From: Frederic Weisbecker <frederic@kernel.org>
To: Waiman Long <llong@redhat.com>
Cc: Gabriele Monaco <gmonaco@redhat.com>,
Thomas Gleixner <tglx@linutronix.de>,
linux-kernel@vger.kernel.org,
Anna-Maria Behnsen <anna-maria@linutronix.de>
Subject: Re: [RESEND PATCH v13 0/9] timers: Exclude isolated cpus from timer migration
Date: Fri, 31 Oct 2025 14:48:35 +0100 [thread overview]
Message-ID: <aQS-M_6_97ZLk0yH@localhost.localdomain> (raw)
In-Reply-To: <4421ec3d-e4df-4645-9b68-261080bd4760@redhat.com>
Le Thu, Oct 30, 2025 at 01:57:50PM -0400, Waiman Long a écrit :
> On 10/30/25 1:10 PM, Frederic Weisbecker wrote:
> > Le Thu, Oct 30, 2025 at 12:37:08PM -0400, Waiman Long a écrit :
> > > On 10/30/25 12:09 PM, Gabriele Monaco wrote:
> > > > On Thu, 2025-10-30 at 11:37 -0400, Waiman Long wrote:
> > > > > On 10/30/25 10:12 AM, Frederic Weisbecker wrote:
> > > > > > Hi Waiman,
> > > > > >
> > > > > > Le Wed, Oct 29, 2025 at 10:56:06PM -0400, Waiman Long a écrit :
> > > > > > > On 10/20/25 7:27 AM, Gabriele Monaco wrote:
> > > > > > > > The timer migration mechanism allows active CPUs to pull timers from
> > > > > > > > idle ones to improve the overall idle time.

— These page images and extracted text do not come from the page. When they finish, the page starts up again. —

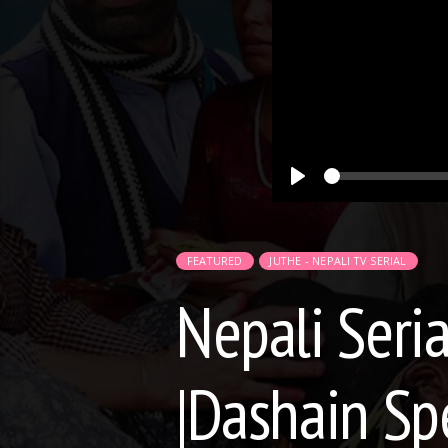
Play
FEATURED
JUTHE - NEPALI TV SERIAL
Nepali Seria
|Dashain Sp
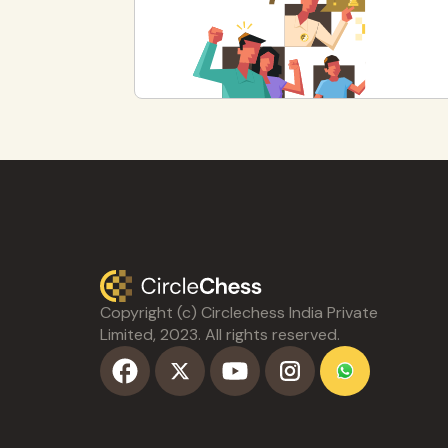
Copyright (c) Circlechess India Private
Limited, 2023. All rights reserved.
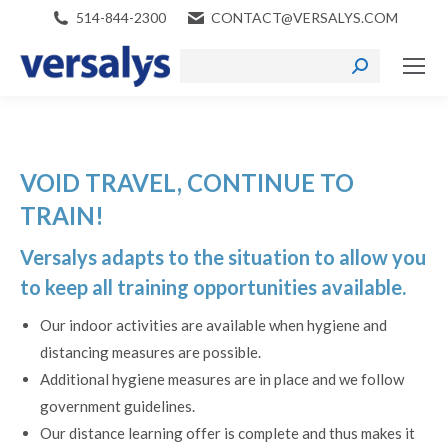
514-844-2300
CONTACT@VERSALYS.COM
Search:
VOID TRAVEL, CONTINUE TO
TRAIN!
Versalys adapts to the situation to allow you
to keep all training opportunities available.
Our indoor activities are available when hygiene and
distancing measures are possible.
Additional hygiene measures are in place and we follow
government guidelines.
Our distance learning offer is complete and thus makes it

This is however undesired
> > > > > > > > when CPU intensive workloads run on isolated cores, as the algorithm
> > > > > > > > would move the timers from housekeeping to isolated cores, negatively
> > > > > > > > affecting the isolation.
> > > > > > > >
> > > > > > > > Exclude isolated cores from the timer migration algorithm, extend the
> > > > > > > > concept of unavailable cores, currently used for offline ones, to
> > > > > > > > isolated ones:
> > > > > > > > * A core is unavailable if isolated or offline;
> > > > > > > > * A core is available if non isolated and online;
> > > > > > > >
> > > > > > > > A core is considered unavailable as isolated if it belongs to:
> > > > > > > > * the isolcpus (domain) list
> > > > > > > > * an isolated cpuset
> > > > > > > > Except if it is:
> > > > > > > > * in the nohz_full list (already idle for the hierarchy)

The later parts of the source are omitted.